The system includes about 5 miles of new, mostly 8-inch gravity and pressure lines, Martin said Tuesday.

Another commissioners’ work session on the ordinance is planned Feb. 20.

Sequim-area Commissioner Mark Ozias, the commissioners’ chairman, said Tuesday he is confident that the project, designed to eliminate all new Carlsborg-area septic systems after April 1, will be “substantially complete” by that date.

“Substantial completion means that water can be pumped through the system from start to finish,” he said. “It doesn’t necessarily mean all the hookups need to be completed.”

Ozias said he expects the ordinance to be adopted after a public hearing “with whatever changes and edits come forth over the next couple of weeks.”

Once the system is operational, no new septic systems will be allowed for new developments in the area.

Residents and business owners will not be required to connect to the sewer system if they already have properly functioning septic tanks.

Meggan Uecker, county solid waste coordinator, said Monday that 47.5 ERUs are signed up.

She told commissioners she “expects there to be sort of a rush” as April 1 approaches.

Uecker said a mailer is going out to Carlsborg residents about the project and county officials will be at the North Peninsula Building Association Building, Remodeling and Energy Expo, set for Feb. 18-19 at Sequim High School, to discuss the project.

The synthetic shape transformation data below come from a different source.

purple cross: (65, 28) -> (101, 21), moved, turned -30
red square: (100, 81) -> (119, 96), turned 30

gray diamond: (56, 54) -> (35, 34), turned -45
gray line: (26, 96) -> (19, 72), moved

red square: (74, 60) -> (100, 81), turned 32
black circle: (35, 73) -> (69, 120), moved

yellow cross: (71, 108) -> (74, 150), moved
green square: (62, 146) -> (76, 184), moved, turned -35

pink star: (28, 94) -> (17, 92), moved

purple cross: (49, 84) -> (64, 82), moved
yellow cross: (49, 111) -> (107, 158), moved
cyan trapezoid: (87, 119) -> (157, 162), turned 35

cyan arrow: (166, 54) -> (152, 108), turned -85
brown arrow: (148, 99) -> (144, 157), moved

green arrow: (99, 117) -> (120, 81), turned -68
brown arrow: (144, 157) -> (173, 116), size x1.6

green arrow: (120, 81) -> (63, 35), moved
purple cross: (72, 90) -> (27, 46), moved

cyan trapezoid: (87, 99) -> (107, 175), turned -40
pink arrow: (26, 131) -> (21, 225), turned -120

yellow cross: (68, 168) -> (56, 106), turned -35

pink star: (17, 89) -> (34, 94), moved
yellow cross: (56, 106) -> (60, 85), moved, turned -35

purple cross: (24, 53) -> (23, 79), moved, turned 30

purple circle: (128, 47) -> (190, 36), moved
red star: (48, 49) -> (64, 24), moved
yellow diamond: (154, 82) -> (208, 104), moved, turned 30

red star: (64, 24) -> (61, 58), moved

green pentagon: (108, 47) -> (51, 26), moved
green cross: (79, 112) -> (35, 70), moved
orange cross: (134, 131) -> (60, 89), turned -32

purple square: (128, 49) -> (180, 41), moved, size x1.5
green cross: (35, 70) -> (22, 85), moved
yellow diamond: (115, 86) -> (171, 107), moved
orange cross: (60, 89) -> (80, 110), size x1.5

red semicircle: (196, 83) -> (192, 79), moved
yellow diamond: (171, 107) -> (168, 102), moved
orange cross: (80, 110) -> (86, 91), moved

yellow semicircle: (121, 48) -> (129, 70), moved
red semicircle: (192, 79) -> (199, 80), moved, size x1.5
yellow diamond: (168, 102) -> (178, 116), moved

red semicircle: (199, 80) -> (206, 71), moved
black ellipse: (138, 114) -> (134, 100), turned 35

Martin said he expects 100 customers will be signed up by April 1.

The estimated cost to be part of the new sewer system is $2,600, including the homeowner’s cost for that portion of the sewer line from the home to the property line, the cost of decommissioning the septic system and a $500 connect fee.

“It looks like with all the people we’ve been talking to that have either said they are going to connect or are just trying to figure out the details of where to put the connections and stuff, it looks like there will be enough of those to probably be around 100 when we start service,” Martin said Tuesday.

“The more customers we have, the better off we are.

“We need a certain amount of flow in lines to keep stuff moving.”